The student occupying Sian’s old rooms knocked on my door at three in the morning. “It just rang and rang,” he said. “Long distance from Canada. I hope it’s nothing serious at this hour.”
Hope in my heart, I went out.
“Look, Tom,” said Rosie by way of greeting, “I know it’s late there, but I just got back in town and it bothers me that I have been so engaged in my own concerns that I haven’t dealt with this nuisance. We have nothing to talk about. Please stop calling me.”
“Rosie.”
“Tom. Listen. This is not a request. This is a statement. I’m not asking you, I’m telling you. Do not call me anymore.”
That night I phoned Suzy Martin at home. She sounded glad to hear from me, and we chatted cordially for a minute. Then I said, “I’ve made a big mistake, Suzy. I must have gone crazy or something. But last fall Rosie and I broke up.”
“I am aware of that. That was really dumb. You two were made for each other.”
“I need your help to get her back.”
“What? This is bizarre.”
“I know it is. But I love her more than anything in this world. I know that now. I always knew it, but I was stupi
d enough to let it slip out of my mind for a few weeks. Will you please help me get her back?”
“Tom, I can’t do that.”
“But I need your help. She told me not to call her again.”
“No, I mean it’s not possible for me to do anything even if I wanted to, even if I put my whole heart and soul into it.”
“But why not, Suzy? I know what I did was stupid. But isn’t her attitude an overreaction? Can’t you get her to talk to me? Even if she hates me, she can talk to me and at least hear my side of the story.”
“She doesn’t hate you, Tom. She just wants to have nothing to do with you. You are not part of her life. You had an absolute right to do what you did last fall. And she has an absolute right to do what she is doing now. She has wiped you out of her life. That’s all there is to it.”
“But, Suzy, I’ll do anything to make it up to her. Will you tell her that, please?”
“Tom. After all you and she were involved in together, you were capable of casting off her love and her trust as insensitively as if you were brushing off a fly. You acted just like—well, you know fucking who. For God’s sake, what do you think you could ever do to make that up to her? Bravely decide to come back home, now that the guy who made you run away is dead?”

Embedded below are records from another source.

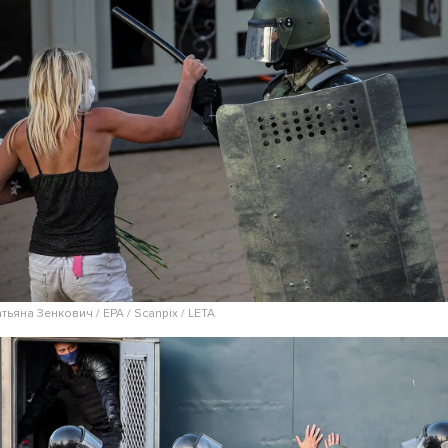
атьяна Зенкович / EPA / Scanpix / LETA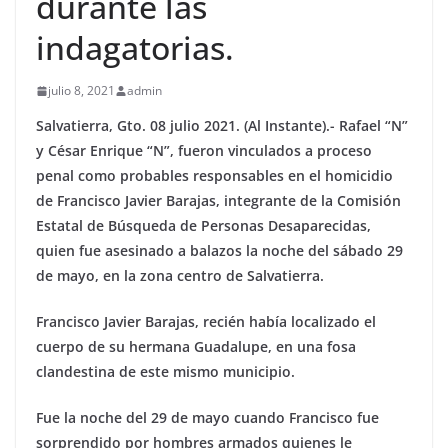
durante las
indagatorias.
julio 8, 2021
admin
Salvatierra, Gto. 08 julio 2021. (Al Instante).- Rafael “N”
y César Enrique “N”, fueron vinculados a proceso
penal como probables responsables en el homicidio
de Francisco Javier Barajas, integrante de la Comisión
Estatal de Búsqueda de Personas Desaparecidas,
quien fue asesinado a balazos la noche del sábado 29
de mayo, en la zona centro de Salvatierra.
Francisco Javier Barajas, recién había localizado el
cuerpo de su hermana Guadalupe, en una fosa
clandestina de este mismo municipio.
Fue la noche del 29 de mayo cuando Francisco fue
sorprendido por hombres armados quienes le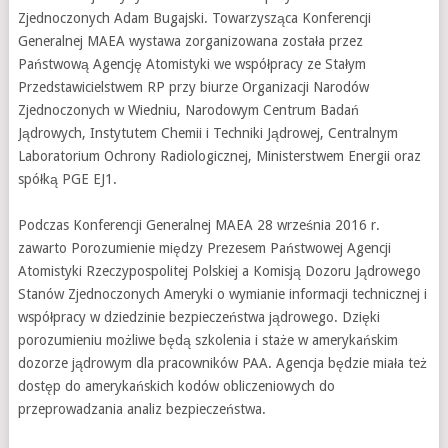
Zjednoczonych Adam Bugajski. Towarzysząca Konferencji
Generalnej MAEA wystawa zorganizowana została przez
Państwową Agencję Atomistyki we współpracy ze Stałym
Przedstawicielstwem RP przy biurze Organizacji Narodów
Zjednoczonych w Wiedniu, Narodowym Centrum Badań
Jądrowych, Instytutem Chemii i Techniki Jądrowej, Centralnym
Laboratorium Ochrony Radiologicznej, Ministerstwem Energii oraz
spółką PGE EJ1.
Podczas Konferencji Generalnej MAEA 28 września 2016 r.
zawarto Porozumienie między Prezesem Państwowej Agencji
Atomistyki Rzeczypospolitej Polskiej a Komisją Dozoru Jądrowego
Stanów Zjednoczonych Ameryki o wymianie informacji technicznej i
współpracy w dziedzinie bezpieczeństwa jądrowego. Dzięki
porozumieniu możliwe będą szkolenia i staże w amerykańskim
dozorze jądrowym dla pracowników PAA. Agencja będzie miała też
dostęp do amerykańskich kodów obliczeniowych do
przeprowadzania analiz bezpieczeństwa.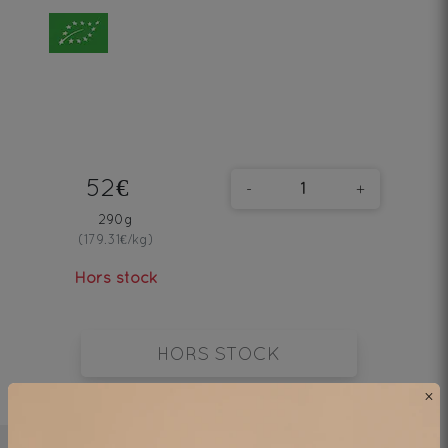
52€
-
+
290g
(179.31€/kg)
Hors stock
HORS STOCK
×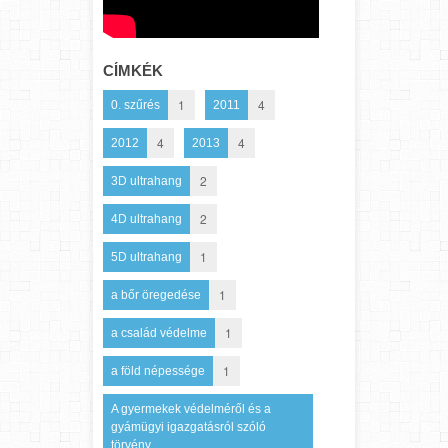
CÍMKÉK
1
4
0. szűrés
2011
4
4
2012
2013
2
3D ultrahang
2
4D ultrahang
1
5D ultrahang
1
a bőr öregedése
1
a család védelme
1
a föld népessége
A gyermekek védelméről és a
gyámügyi igazgatásról szóló
törvény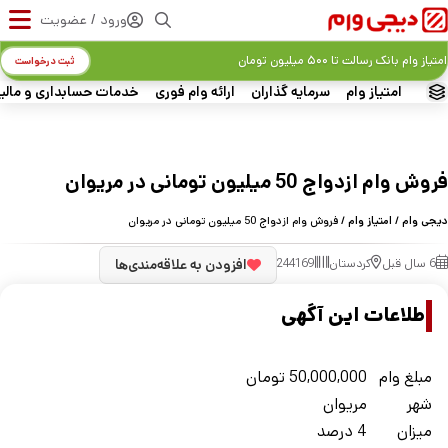
ورود / عضویت
امتیاز وام بانک رسالت تا ۵۰۰ میلیون تومان
ثبت درخواست
امتیاز وام
سرمایه گذاران
ارائه وام فوری
خدمات حسابداری و مالی
فروش وام ازدواج 50 میلیون تومانی در مریوان
دیجی وام
/
امتیاز وام
/ فروش وام ازدواج 50 میلیون تومانی در مریوان
6 سال قبل
کردستان
244169
افزودن به علاقه‌مندی‌ها
اطلاعات این آگهی
مبلغ وام
50,000,000
تومان
شهر
مريوان
میزان
4 درصد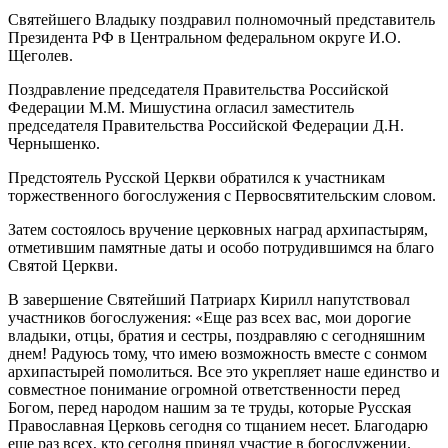
Святейшего Владыку поздравил полномочный представитель
Президента РФ в Центральном федеральном округе И.О.
Щеголев.
Поздравление председателя Правительства Российской
Федерации М.М. Мишустина огласил заместитель
председателя Правительства Российской Федерации Д.Н.
Чернышенко.
Предстоятель Русской Церкви обратился к участникам
торжественного богослужения с Первосвятительским словом.
Затем состоялось вручение церковных наград архипастырям,
отметившим памятные даты и особо потрудившимся на благо
Святой Церкви.
В завершение Святейший Патриарх Кирилл напутствовал
участников богослужения: «Еще раз всех вас, мои дорогие
владыки, отцы, братия и сестры, поздравляю с сегодняшним
днем! Радуюсь тому, что имею возможность вместе с сонмом
архипастырей помолиться. Все это укрепляет наше единство и
совместное понимание огромной ответственности перед
Богом, перед народом нашим за те труды, которые Русская
Православная Церковь сегодня со тщанием несет. Благодарю
еще раз всех, кто сегодня принял участие в богослужении.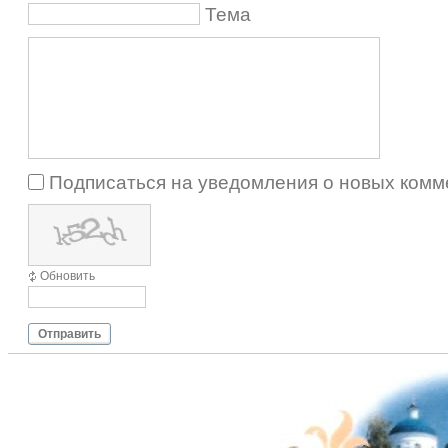
Тема
Подписаться на уведомления о новых комм
Обновить
Отправить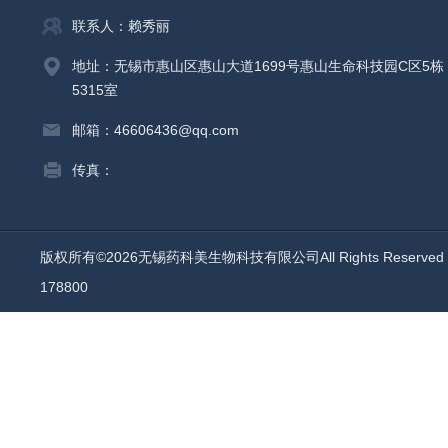
联系人：赖秀丽
地址：无锡市惠山区惠山大道1699号惠山生命科技园C区5栋
5315室
邮箱：46606436@qq.com
传真：
版权所有©2026无锡药科美生物科技有限公司All Rights Reserv
178800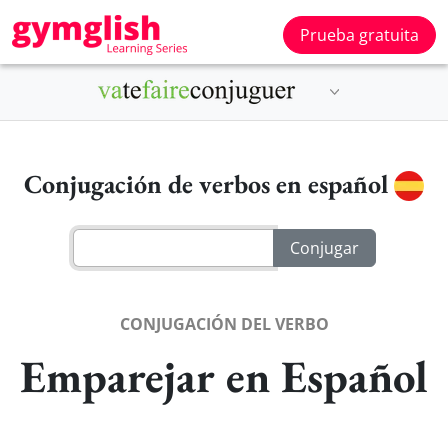
Prueba gratuita
Conjugación de verbos en español
CONJUGACIÓN DEL VERBO
Emparejar en Español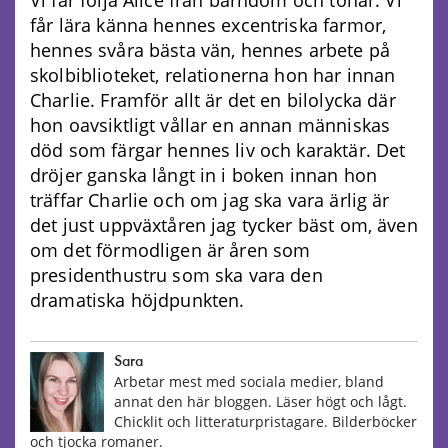
får lära känna hennes excentriska farmor,
hennes svåra bästa vän, hennes arbete på
skolbiblioteket, relationerna hon har innan
Charlie. Framför allt är det en bilolycka där
hon oavsiktligt vållar en annan människas
död som färgar hennes liv och karaktär. Det
dröjer ganska långt in i boken innan hon
träffar Charlie och om jag ska vara ärlig är
det just uppväxtåren jag tycker bäst om, även
om det förmodligen är åren som
presidenthustru som ska vara den
dramatiska höjdpunkten.
Sara
Arbetar mest med sociala medier, bland
annat den här bloggen. Läser högt och lågt.
Chicklit och litteraturpristagare. Bilderböcker
och tjocka romaner.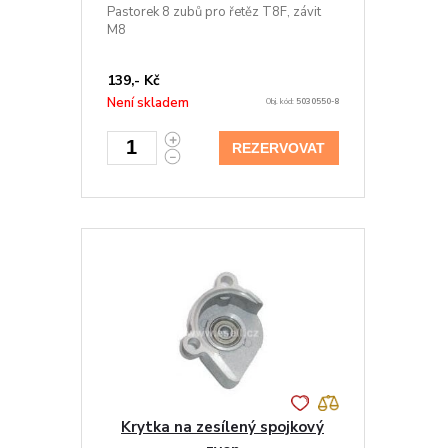
Pastorek 8 zubů pro řetěz T8F, závit
M8
139,- Kč
Není skladem
Obj. kód:
5030550-8
REZERVOVAT
Krytka na zesílený spojkový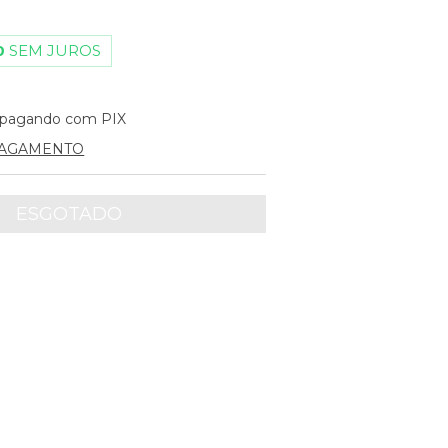
0
SEM JUROS
pagando com PIX
PAGAMENTO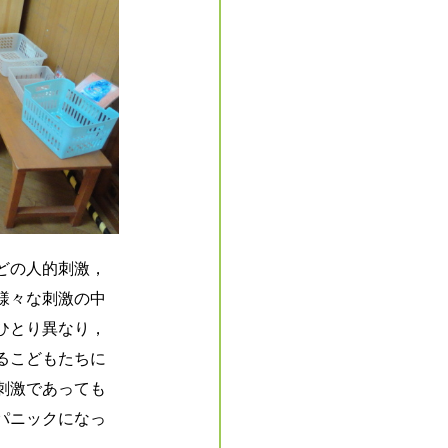
どの人的刺激，
様々な刺激の中
ひとり異なり，
るこどもたちに
刺激であっても
パニックになっ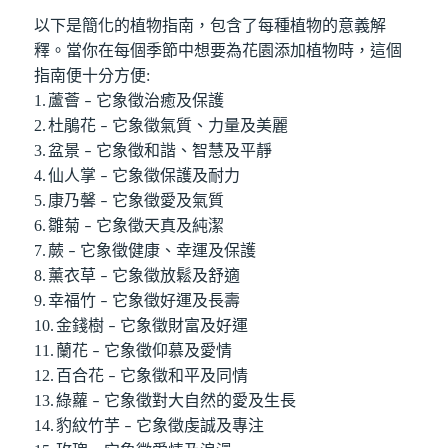
以下是簡化的植物指南，包含了每種植物的意義解
釋。當你在每個季節中想要為花園添加植物時，這個
指南便十分方便
:
1.
蘆薈
它象徵治癒及保護
–
2.
杜鵑花
它象徵氣質、力量及美麗
–
3.
盆景
它象徵和諧、智慧及平靜
–
4.
仙人掌
它象徵保護及耐力
–
5.
康乃馨
它象徵愛及氣質
–
6.
雛菊
它象徵天真及純潔
–
7.
蕨
它象徵健康、幸運及保護
–
8.
薰衣草
它象徵放鬆及舒適
–
9.
幸福竹
它象徵好運及長壽
–
10.
金錢樹
它象徵財富及好運
–
11.
蘭花
它象徵仰慕及愛情
–
12.
百合花
它象徵和平及同情
–
13.
綠蘿
它象徵對大自然的愛及生長
–
14.
豹紋竹芋
它象徵虔誠及專注
–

“You know it’s got nothing to do with that, Suzy. That is just silly, and it’s wrong. This is not the way Rosie is. It is not possible. I love her and I believe she still loves me. She must still love me. It’s only been a few months. She can’t just decide to unlove me and have nothing to do with me just like that. She must have another boyfriend, does she?”
“Whether she has another boyfriend or not is totally irrelevant to all this.”
“Well, if she does, I’ll take him on and win her back.”